Machine learning is rooted in the realm of data science. For the ML inference model used during runtime to identify a pattern or predict an outcome, data scientists must make sure it is “asking the right questions,” i.e., looking for the features that are most relevant to the task at hand. Once data scientists have defined an initial set of features, their next task is to identify, aggregate, clean, and annotate a known data set that can be used to train the model to recognize those features. Here, the larger the training data set, the better. The data scientists then continue to optimize the model under development through a highly iterative process of training, testing, and tuning.

In addition to data science expertise, developing an ML model also involves considerable IT and infrastructure skills. Huge data sets have to be aggregated, stored, moved, protected, and managed. Training and testing the models require very high levels of compute capacity and performance.

Thus, one of the first challenges in accelerating the ML development lifecycle is to abstract the infrastructure layer from the data science. In much the same way that DevOps freed developers from infrastructure issues, allowing them to concentrate on application development, a simple and easy-to-use research environment is necessary to allow data scientists to focus on model development rather than infrastructure provisioning and monitoring.
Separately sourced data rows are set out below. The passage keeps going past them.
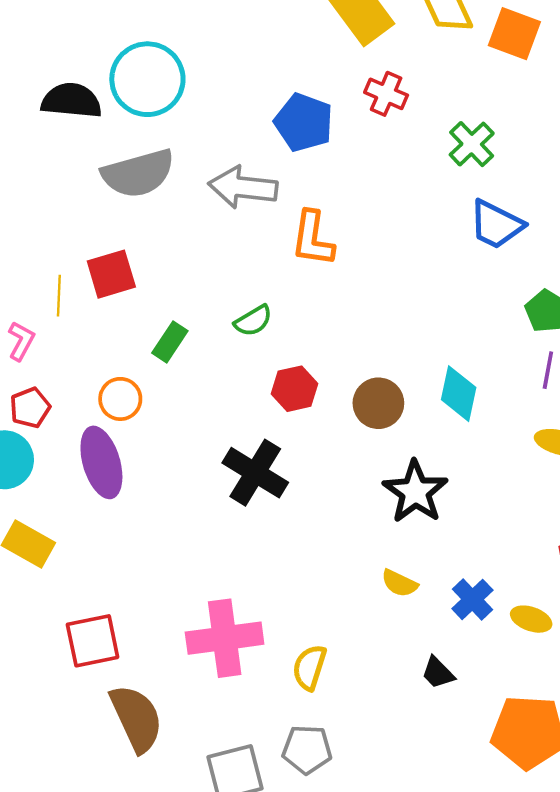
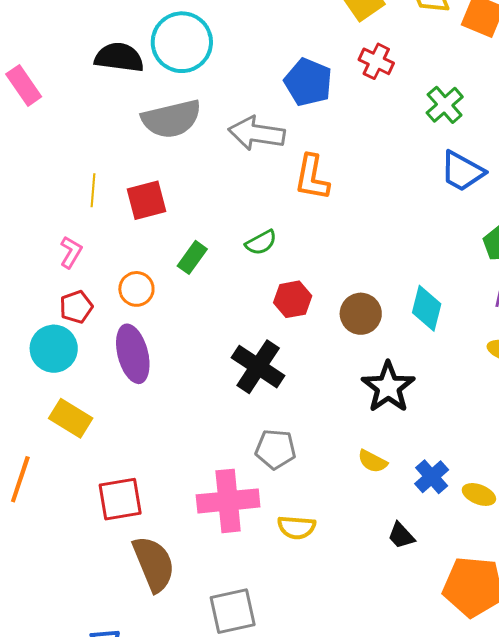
yellow line: (59, 296) -> (93, 190), moved
orange circle: (120, 399) -> (136, 289), moved
yellow semicircle: (309, 667) -> (296, 527), turned -105
gray pentagon: (307, 749) -> (276, 449), moved

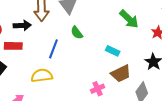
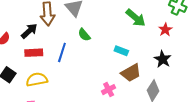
black arrow: (22, 25) -> (29, 31), turned -36
red rectangle: (13, 46) -> (34, 53), moved
yellow semicircle: (42, 76) -> (37, 80), moved

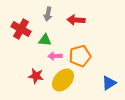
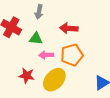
red arrow: (76, 20) -> (69, 28), moved

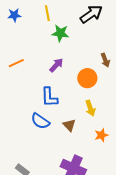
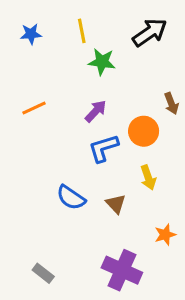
blue L-shape: (49, 97) -> (103, 148), moved, turned 75
orange star: (101, 135) -> (165, 235), moved

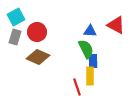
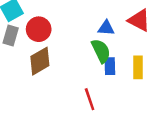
brown diamond: (38, 57) -> (40, 61), turned -55
yellow rectangle: (90, 76) -> (138, 67), moved

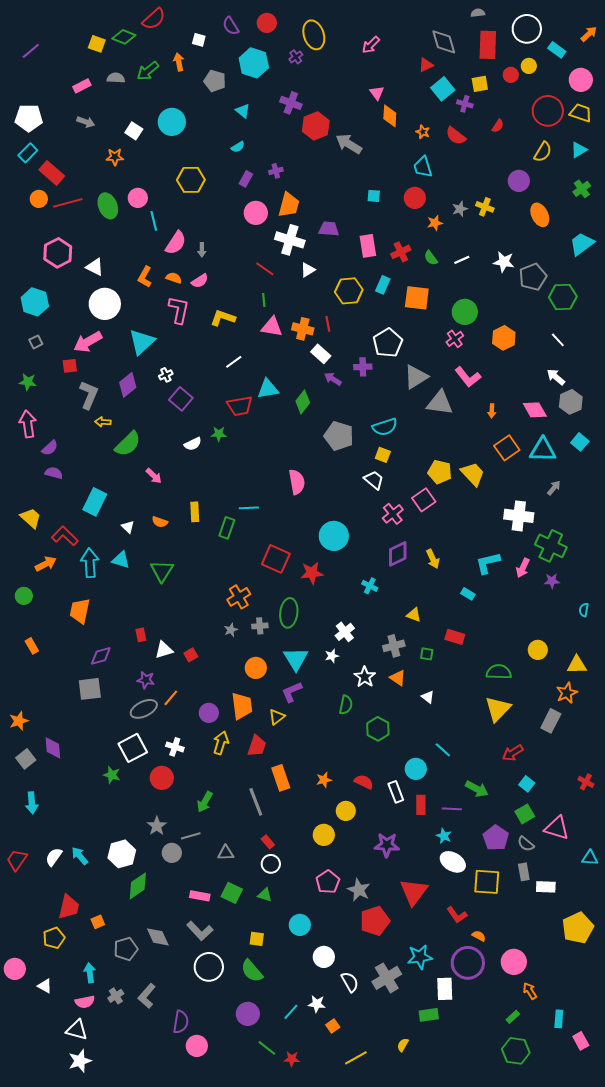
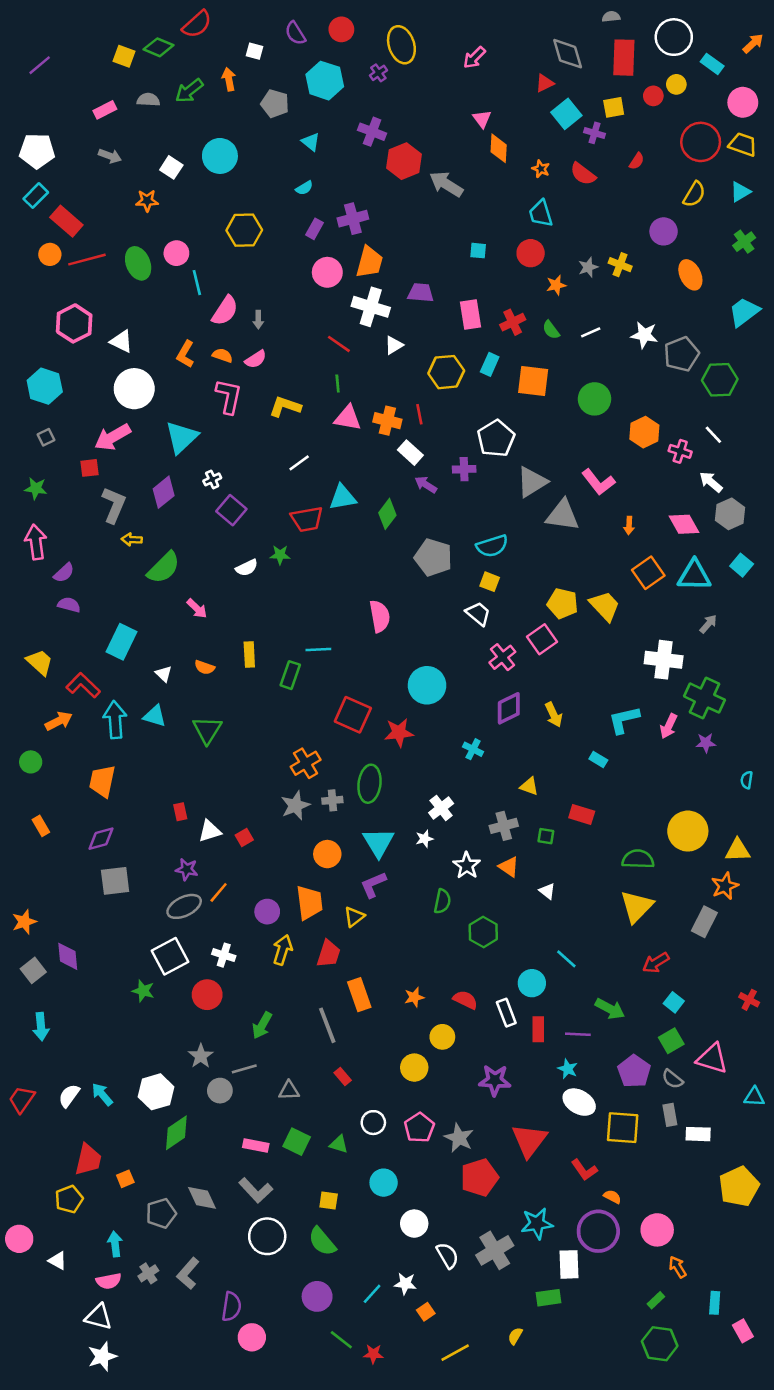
purple cross: (276, 171) -> (353, 219), size x1.6
pink cross: (455, 339) -> (680, 451), moved, turned -36
gray star: (231, 630) -> (295, 805), size x1.6
yellow circle: (538, 650) -> (688, 831), size x1.6
purple diamond: (101, 656) -> (101, 839), moved
white circle: (271, 864) -> (373, 1123), moved

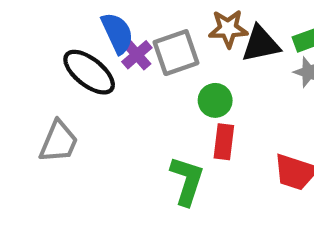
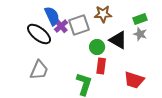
black triangle: (261, 44) -> (118, 40), moved, turned 42
gray trapezoid: (59, 142) -> (39, 70), moved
Other challenges are related to an inherent disconnect between data scientists and the engineers who must operationalize the models in production-ready applications. Each group works in its own silo, with its own unique mindset, concepts, processes, and tool stacks. In many cases, the engineering team may have difficulty simply understanding the model handed off to them by the data scientists. And once the model is in production, it is tough for the operations team to understand which metrics and parameters need to be tracked in order to effectively monitor accuracy and performance. It’s also not easy to establish the critical feedback loop for the data science team to be able to continue improving the inference model while ensuring that the updated models don’t have a negative impact on application performance.
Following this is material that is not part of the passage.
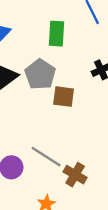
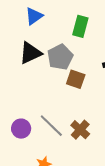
brown cross: (75, 175) -> (80, 130), moved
Why is MLOps Important? Closing the Loop with Machine Learning Operations

MLOps (Machine Learning Operations) is a relatively new discipline that seeks to systematize the entire ML lifecycle, from science to production. It started as a set of best practices to improve the communications between data scientists and DevOps teams—promoting workflows and processes that could accelerate the time to market for ML applications. Soon, open source MLOps frameworks began to emerge, such as MLflow and Kubeflow.

Today, MLOps capabilities are considered a key requirement for Data Science and Machine Learning (DSML) platforms. Gartner’s “2020 Magic Quadrant for Data Science and Machine Learning Platforms” cites MLOps as a key inclusion criterion, noting that “…[a]s DSML moves out of the lab and into the mainstream, it must be operationalized with seamless integration and carefully designed architecture and processes. Machine learning operations capabilities should also include explainability, versioning of models and business impact analysis, among others.” (Source: A report reprint, available to Gartner subscribers only.)

As shown in Figure 1 below, the next-generation data science lifecycle breaks down the silos among all the different stakeholders that need to be involved for ML projects to capture business value. This starts with the modeling and data acquisition activities of the data science team being informed by a clear understanding of the business objectives for the ML application—as well as of the governance and compliance issues that should be taken into account. The MLOps model then ensures that the data science, production, and operations teams work seamlessly together across ML workflows that are as automated as possible, ensuring smooth deployments and effective ongoing monitoring. Performance issues, as well as new production data, are reflected back to the data science team so that they can tune and improve the model, which is then thoroughly tested by the operations team before being put into production.

Figure 1: MLOps Drives Data Science Success and Value. (Source: Azure)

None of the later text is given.